Rojeski, a Ladera Ranch resident who loved dogs and worked as a buyer for an aerospace firm, had told friends and family that she was looking forward to the Lap-Band surgery. One friend described Rojeski as being thrilled ahead of what she hoped would be a life-changing procedure.
"I had just talked to Paula the night before. She was really excited, really happy. She told me, 'I'm going to be skinny!'" said Rojeski's longtime friend Marni Rader.
Friends said they thought that Rojeski was not significantly overweight -- her California driver's license listed her as 5 foot 5 and 160 pounds -- and that the surgery was unnecessary. Rader estimated that Rojeski weighed 180 pounds.
"I was a supportive friend, but I didn't think she needed it," Rader said. "I don't understand why it would be worth the risk for 20 or 30 pounds."
Rader said she and Rojeski met more than 10 years ago at a dog park in Orange County and had been friends ever since.
"She was never married. She never had kids. Her dogs were her kids," Rader said. "That was her happiest moment, in the park with her dogs. She loved her dogs as much as she loved her family and friends."
Dr.

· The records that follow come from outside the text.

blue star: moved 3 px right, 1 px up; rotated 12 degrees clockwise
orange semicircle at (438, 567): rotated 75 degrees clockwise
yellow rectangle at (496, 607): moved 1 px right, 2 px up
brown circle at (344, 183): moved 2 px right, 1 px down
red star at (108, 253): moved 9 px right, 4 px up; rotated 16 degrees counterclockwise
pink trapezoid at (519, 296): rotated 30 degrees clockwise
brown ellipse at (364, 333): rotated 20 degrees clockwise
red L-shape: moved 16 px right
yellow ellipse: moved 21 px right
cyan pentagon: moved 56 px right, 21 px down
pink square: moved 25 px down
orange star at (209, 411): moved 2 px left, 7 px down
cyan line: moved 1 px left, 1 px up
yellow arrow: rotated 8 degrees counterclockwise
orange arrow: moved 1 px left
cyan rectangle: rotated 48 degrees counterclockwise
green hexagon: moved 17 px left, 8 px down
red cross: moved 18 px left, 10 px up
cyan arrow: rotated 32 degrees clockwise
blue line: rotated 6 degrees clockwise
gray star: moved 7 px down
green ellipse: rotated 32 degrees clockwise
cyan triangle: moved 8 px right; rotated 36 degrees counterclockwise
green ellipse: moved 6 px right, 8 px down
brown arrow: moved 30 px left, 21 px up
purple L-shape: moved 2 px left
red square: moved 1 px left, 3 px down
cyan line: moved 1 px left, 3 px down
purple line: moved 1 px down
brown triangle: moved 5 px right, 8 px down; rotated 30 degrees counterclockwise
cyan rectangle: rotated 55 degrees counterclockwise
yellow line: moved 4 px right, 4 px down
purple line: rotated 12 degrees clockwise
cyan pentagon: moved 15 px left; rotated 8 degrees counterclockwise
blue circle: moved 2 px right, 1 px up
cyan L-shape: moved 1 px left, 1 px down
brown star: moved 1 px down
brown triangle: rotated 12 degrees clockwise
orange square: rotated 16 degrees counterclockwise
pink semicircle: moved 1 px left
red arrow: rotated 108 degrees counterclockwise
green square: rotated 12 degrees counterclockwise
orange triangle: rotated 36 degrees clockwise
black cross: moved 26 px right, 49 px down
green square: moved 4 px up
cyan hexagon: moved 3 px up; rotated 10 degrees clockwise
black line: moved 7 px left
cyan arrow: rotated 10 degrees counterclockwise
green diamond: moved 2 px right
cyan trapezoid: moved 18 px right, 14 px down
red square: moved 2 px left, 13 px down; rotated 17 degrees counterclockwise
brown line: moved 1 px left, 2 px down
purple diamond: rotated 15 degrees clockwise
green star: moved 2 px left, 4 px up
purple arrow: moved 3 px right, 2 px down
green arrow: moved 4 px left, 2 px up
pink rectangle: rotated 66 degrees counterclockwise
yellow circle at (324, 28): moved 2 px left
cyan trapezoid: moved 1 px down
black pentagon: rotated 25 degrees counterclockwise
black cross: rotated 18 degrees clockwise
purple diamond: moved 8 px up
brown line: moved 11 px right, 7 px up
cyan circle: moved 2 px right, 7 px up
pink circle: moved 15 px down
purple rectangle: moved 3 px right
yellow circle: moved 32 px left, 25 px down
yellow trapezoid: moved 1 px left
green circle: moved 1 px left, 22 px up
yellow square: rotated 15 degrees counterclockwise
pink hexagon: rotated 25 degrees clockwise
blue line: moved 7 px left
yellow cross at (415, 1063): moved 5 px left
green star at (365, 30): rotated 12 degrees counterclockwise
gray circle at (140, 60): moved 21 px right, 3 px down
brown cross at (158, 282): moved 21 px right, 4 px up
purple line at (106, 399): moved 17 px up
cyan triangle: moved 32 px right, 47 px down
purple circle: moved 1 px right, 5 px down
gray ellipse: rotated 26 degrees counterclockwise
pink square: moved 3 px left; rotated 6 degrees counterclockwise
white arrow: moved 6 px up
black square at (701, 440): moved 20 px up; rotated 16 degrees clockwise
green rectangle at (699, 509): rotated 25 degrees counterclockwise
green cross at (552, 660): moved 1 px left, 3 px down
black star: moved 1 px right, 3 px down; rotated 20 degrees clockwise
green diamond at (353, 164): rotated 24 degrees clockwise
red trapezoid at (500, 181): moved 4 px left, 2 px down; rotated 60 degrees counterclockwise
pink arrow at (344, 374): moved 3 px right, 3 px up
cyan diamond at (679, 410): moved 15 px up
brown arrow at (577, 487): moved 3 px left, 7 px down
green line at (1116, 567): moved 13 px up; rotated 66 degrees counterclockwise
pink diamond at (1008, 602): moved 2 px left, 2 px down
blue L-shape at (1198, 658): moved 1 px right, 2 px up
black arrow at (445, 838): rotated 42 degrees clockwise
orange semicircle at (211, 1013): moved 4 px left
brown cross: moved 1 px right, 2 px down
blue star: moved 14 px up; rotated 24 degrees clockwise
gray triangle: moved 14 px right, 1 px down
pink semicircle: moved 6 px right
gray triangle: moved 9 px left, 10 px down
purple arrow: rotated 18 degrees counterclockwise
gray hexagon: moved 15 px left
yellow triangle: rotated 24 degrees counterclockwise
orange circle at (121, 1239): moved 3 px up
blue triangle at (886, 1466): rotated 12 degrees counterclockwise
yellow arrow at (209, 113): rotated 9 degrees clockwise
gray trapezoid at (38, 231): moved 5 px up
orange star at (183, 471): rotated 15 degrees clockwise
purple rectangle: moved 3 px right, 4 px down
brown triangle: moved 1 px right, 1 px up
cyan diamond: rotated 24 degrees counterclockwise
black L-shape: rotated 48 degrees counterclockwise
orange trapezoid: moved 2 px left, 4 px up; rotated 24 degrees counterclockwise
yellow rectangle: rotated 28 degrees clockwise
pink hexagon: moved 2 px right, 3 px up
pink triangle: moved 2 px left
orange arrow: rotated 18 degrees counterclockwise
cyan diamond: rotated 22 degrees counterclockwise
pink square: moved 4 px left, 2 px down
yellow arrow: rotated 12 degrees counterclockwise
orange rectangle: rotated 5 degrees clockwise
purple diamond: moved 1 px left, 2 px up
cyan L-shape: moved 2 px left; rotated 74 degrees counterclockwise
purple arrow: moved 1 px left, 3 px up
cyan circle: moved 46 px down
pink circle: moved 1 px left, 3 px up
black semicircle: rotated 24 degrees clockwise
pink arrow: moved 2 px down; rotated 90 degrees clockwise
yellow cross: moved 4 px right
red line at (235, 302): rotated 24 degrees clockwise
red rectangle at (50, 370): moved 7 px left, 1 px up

Michael Omidi, listed in a government filing as owner of the outpatient center at which Rojeski had her surgery, did not return a telephone call seeking comment about Rojeski's death. Instead, attorney Robert Silverman sent an email statement to The Times that he said Omidi had authorized.
"Any loss of life is tragic and our hearts and prayers go out to the family and loved ones," the statement said. "The surgery center you are discussing is fully accredited by a prestigious organization. It is my understanding that the center is conducting a full investigation of the events that transpired. Any reporting on this matter is premature."
1-800-GET-THIN and the Omidi brothers have filed a series of lawsuits against The Times, its journalists and website commenters over past coverage of the surgery deaths. Judges have dismissed three of the lawsuits and ordered the plaintiffs to pay The Times' legal expenses and fees in two of the cases.
Rojeski's friend, Rader, was one of several guests who attended a Sept. 17 memorial service at Rojeski's home. She said friends and family were surprised by two late-arriving guests: Silverman and a lawyer named Brian Oxman, both of whom have represented 1-800-GET-THIN and the Omidis in the past. They brought flowers.
"They didn't say they were sorry. They just came by," Rader said.
Oxman said in an email that he attended the service "to express my deepest sympathy to the Rojeski family and bring them flowers." He also said the Rojeski family "was a long time resident of Superior, Wisconsin, where my mother grew up and knew the Roheski family well."
Silverman did not respond to a request for comment about his attendance at the memorial.
Alexander Robertson, a Westlake Village attorney who has filed several lawsuits against 1-800-GET-THIN and its affiliates, said he thinks it's time for the Medical Board of California to take action. His clients include the family of Laura Faitro, the other woman who died after Lap-Band surgery at the West Hills center at which Rojeski had her surgery.
"Clearly it sounds like there's something very wrong," Robertson said. "I just wonder where's the Medical Board in all of this? With five reported deaths, that's not just smoke, that's a forest fire. Somebody needs to investigate."
Medical Board spokeswoman Jennifer Simoes said she could not disclose whether any of the deaths were under investigation. But she said the agency would investigate any outpatient surgery deaths of which it becomes aware.
Times staff writer W.J. Hennigan contributed to this report.